1887---Alvin York (military hero, World War I: We, the People; What Are We Fighting For?), Pall Mall, Tennessee.
1890---Marc Connelly (writer: Free Company; Security Workshop; Lux Radio Theater), McKeesport, Pennsylvania.
1897---Drew Pearson (commentator: Listen, America; Drew Pearson Comments), Evanston, Illinois.
1905---Jay Jostyn (actor: The Life of Mary Sothern; Mr. District Attorney), Milwaukee.
1910---Van Heflin (actor: Betty and Bob; The Adventures of Philip Marlow), Walter, Oklahoma; Lillian Roth (singer: Pleasant Sunday Afternoon), Boston.
1913---Jimmy Carroll (singer: Pot o'Gold), New York City.
1914---Larry Parks (actor: Kraft Music Hall; Faith for Tomorrow; Guest Star), Olathe, Kansas.

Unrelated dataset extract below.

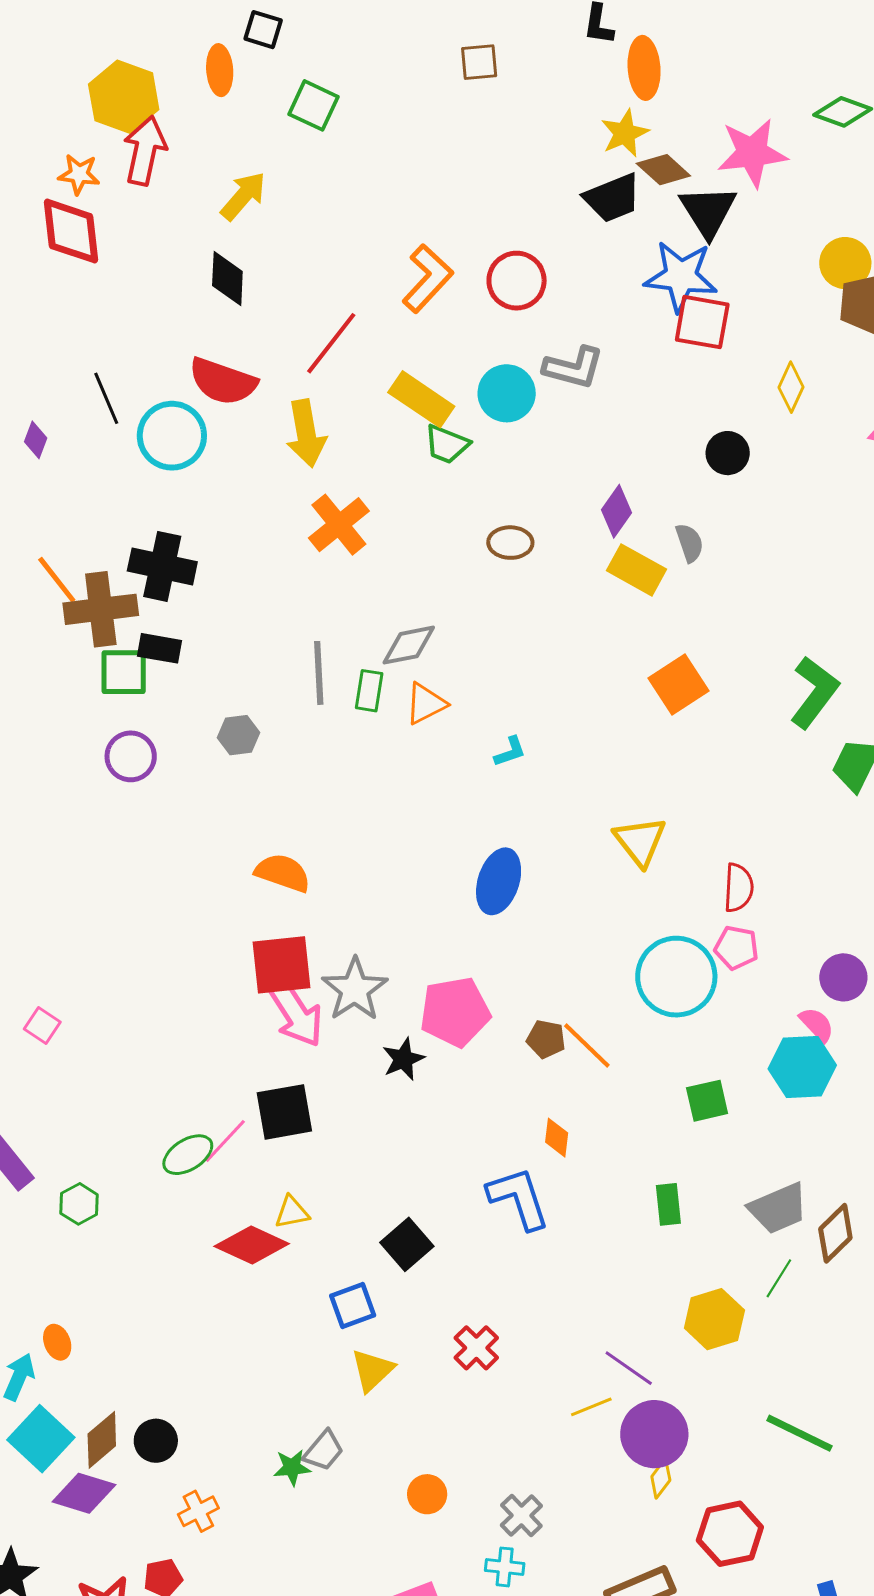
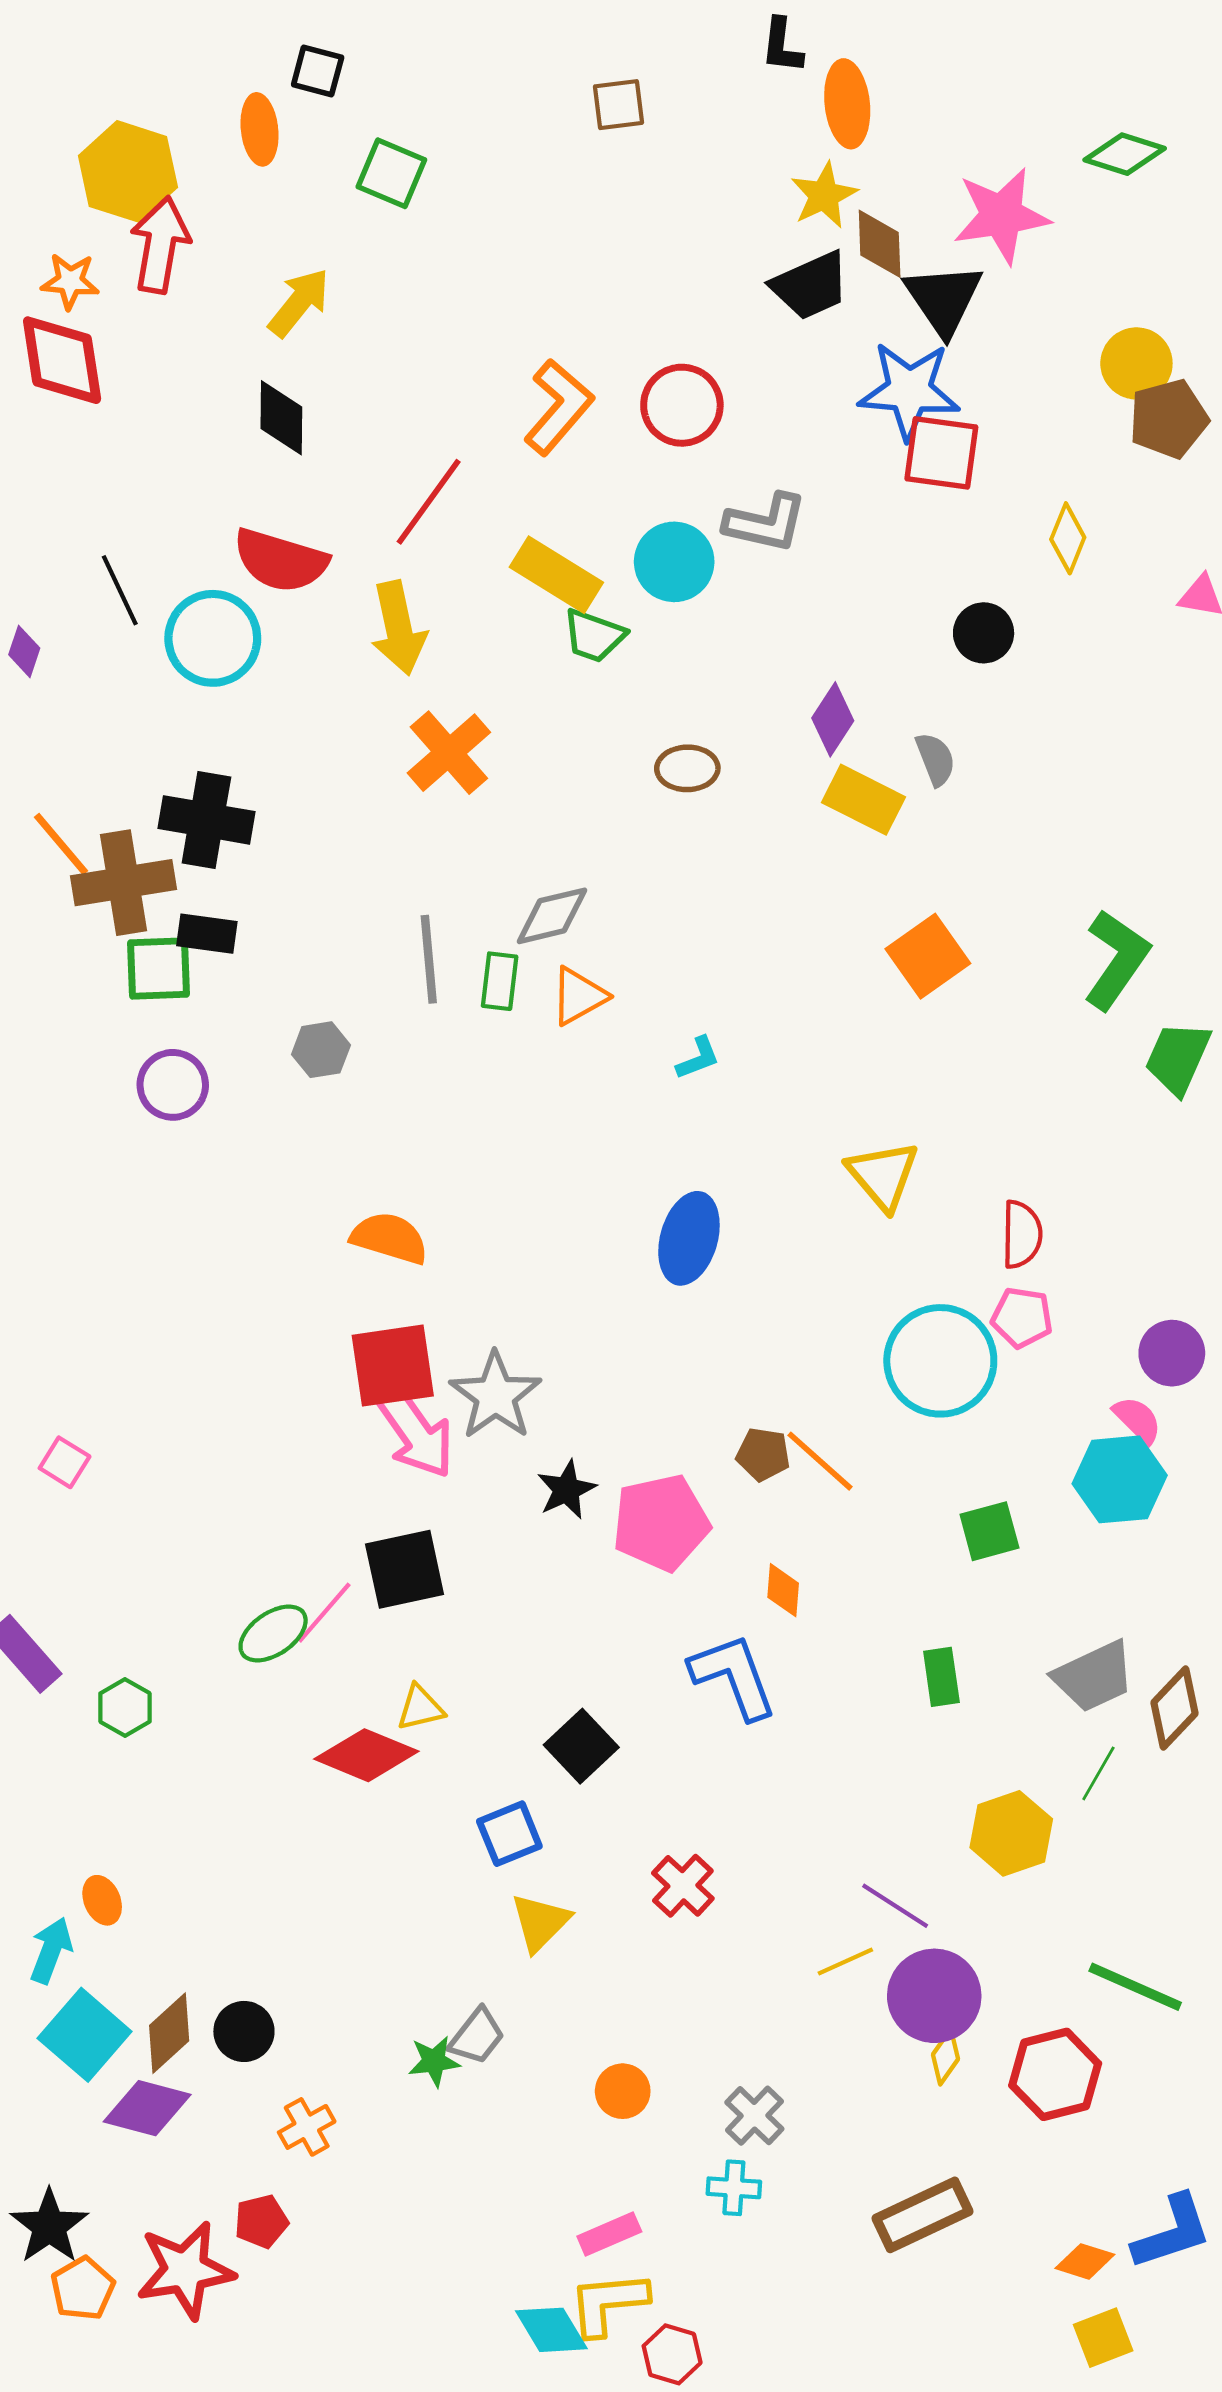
brown diamond: (663, 170) -> (880, 244), turned 48
pink pentagon: (455, 1012) -> (661, 1523), moved
red hexagon: (730, 1534) -> (1055, 2074), moved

1915---Mark Stevens (actor: This is Hollywood; Cavalcade of America; Suspense), Cleveland.
1917---David Street (actor/singer: Music Depreciation), Los Angeles.
1920---Don Taylor (actor: Indiana School of the Sky; Family Theater; Hollywood Star Preview), Freeport, Pennsylvania.
1926---Carl Erskine (pitcher, Brooklyn/Los Angeles Dodgers: Baseball: An Action History), Anderson, Indiana.